The 2028 Global Intelligence Crisis: What Happens When AI Wins But the Economy Loses

The 2028 Global Intelligence Crisis: What Happens When AI Wins But the Economy Loses

What if AI succeeds beyond anyone's wildest expectations — and the economy collapses anyway?

That's the central question behind a remarkable thought experiment published by Citrini Research titled "The 2028 Global Intelligence Crisis." Written as a fictional macro memo from June 2028, the piece imagines a future where AI adoption goes exactly according to the bulls' playbook — and then traces through the economic consequences that nobody modeled.

The short version: machines don't buy groceries. And a 70% consumer-driven economy can't run on productivity gains that accrue entirely to capital owners.

The Setup: Everything Goes Right

By October 2026, the S&P 500 has flirted with 8,000. Nasdaq breaks 30,000. AI agents are everywhere. Productivity is booming — real output per hour rising at rates not seen since the 1950s. Corporate margins are expanding. Earnings are beating. Nominal GDP is printing mid-to-high single-digit annualized growth.

It looks like the golden age. And then it starts to unravel.

"A single GPU cluster in North Dakota generating the output previously attributed to 10,000 white-collar workers in midtown Manhattan is more economic pandemic than economic panacea."

Ghost GDP

The piece introduces a concept that crystallizes the problem: "Ghost GDP" — output that shows up in the national accounts but never circulates through the real economy. Revenue that accrues to compute owners, not consumers. Productivity gains that don't translate into wages, and therefore don't translate into spending.

The velocity of money flatlines. The human-centric consumer economy — 70% of GDP at the time — starts to wither. White-collar layoffs, initially celebrated as margin expansion, become a structural drag on consumer spending. And displaced workers don't just earn less — they spend less, which pressures the businesses that served them, which then cut more workers to invest in AI.
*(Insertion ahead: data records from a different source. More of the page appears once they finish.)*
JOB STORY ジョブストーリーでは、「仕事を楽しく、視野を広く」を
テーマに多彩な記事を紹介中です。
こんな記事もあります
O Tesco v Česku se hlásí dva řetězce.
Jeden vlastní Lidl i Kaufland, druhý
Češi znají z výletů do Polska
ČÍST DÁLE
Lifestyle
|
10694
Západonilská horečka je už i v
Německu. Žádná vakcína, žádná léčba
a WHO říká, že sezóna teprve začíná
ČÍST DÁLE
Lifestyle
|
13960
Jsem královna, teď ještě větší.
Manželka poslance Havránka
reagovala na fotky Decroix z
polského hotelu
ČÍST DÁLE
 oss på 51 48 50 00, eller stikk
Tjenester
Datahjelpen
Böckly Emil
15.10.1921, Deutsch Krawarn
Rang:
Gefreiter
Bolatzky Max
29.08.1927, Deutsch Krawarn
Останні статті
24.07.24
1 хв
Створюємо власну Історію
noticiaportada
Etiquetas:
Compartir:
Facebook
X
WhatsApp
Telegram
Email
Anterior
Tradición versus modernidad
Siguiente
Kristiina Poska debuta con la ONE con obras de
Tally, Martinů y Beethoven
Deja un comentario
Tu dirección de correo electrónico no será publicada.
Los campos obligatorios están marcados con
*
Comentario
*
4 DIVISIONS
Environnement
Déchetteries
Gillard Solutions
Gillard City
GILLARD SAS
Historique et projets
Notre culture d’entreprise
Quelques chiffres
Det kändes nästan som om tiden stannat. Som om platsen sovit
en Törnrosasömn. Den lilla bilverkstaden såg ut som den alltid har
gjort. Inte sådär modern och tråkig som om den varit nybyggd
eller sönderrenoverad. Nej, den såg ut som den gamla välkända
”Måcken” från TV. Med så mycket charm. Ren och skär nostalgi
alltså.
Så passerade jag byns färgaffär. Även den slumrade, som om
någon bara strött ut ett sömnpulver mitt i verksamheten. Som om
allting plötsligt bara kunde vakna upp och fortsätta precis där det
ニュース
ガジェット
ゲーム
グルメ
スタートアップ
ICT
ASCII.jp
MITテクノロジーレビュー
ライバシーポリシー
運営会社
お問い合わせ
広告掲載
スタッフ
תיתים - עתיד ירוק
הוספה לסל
It's a negative feedback loop with no natural brake: the human intelligence displacement spiral.

The SaaS Collapse

The piece is particularly sharp on the enterprise software market. The inflection point comes when a Fortune 500 procurement manager sits across from his SaaS vendor's salesperson — who expected the usual 5% annual price increase — and says: "We've been in conversations with OpenAI about having their forward-deployed engineers use AI tools to replace you entirely."

They renewed at a 30% discount. That was the good outcome. The long-tail of SaaS — Monday.com, Zapier, Asana — had it much worse.

Even the "safe" systems of record weren't immune. ServiceNow's Q3 2026 report becomes the canary: net new ACV growth decelerating, a 15% workforce reduction announced, shares falling 18%. The reflexive loop becomes visible — ServiceNow's customers were cutting headcount (which cancelled SaaS licenses), while ServiceNow itself was cutting headcount and redeploying savings into the very AI that was disrupting its business model.

"The companies most threatened by AI became AI's most aggressive adopters. Each company's individual response was rational. The collective result was catastrophic."

Why This Isn't Bear Porn

Citrini Research is explicit: this is a scenario, not a prediction. The authors describe themselves as AI bulls who are modeling a left-tail risk that has been "relatively underexplored." The goal isn't to frighten — it's to stress-test assumptions.

And it's worth stress-testing. Most AI bull cases model the productivity upside. Fewer model the distributional question: who captures those productivity gains, and whether those people spend them back into the economy in ways that support consumer demand.

The 2028 Global Intelligence Crisis thought experiment is one of the most coherent attempts to answer that question — and the answer is uncomfortable enough that you'd rather think through it now.

The Key Takeaway

The scenario isn't that AI fails. It's that AI succeeds on every metric that markets track — and still produces an economic outcome that none of the standard models anticipated, because the standard models assumed the gains from productivity would flow through to workers and consumers the way they did in previous technological revolutions.

What if this time is actually different — not in the way AI optimists mean, but in a way that markets haven't priced?

That's the question the piece leaves you with. And it's one worth sitting with.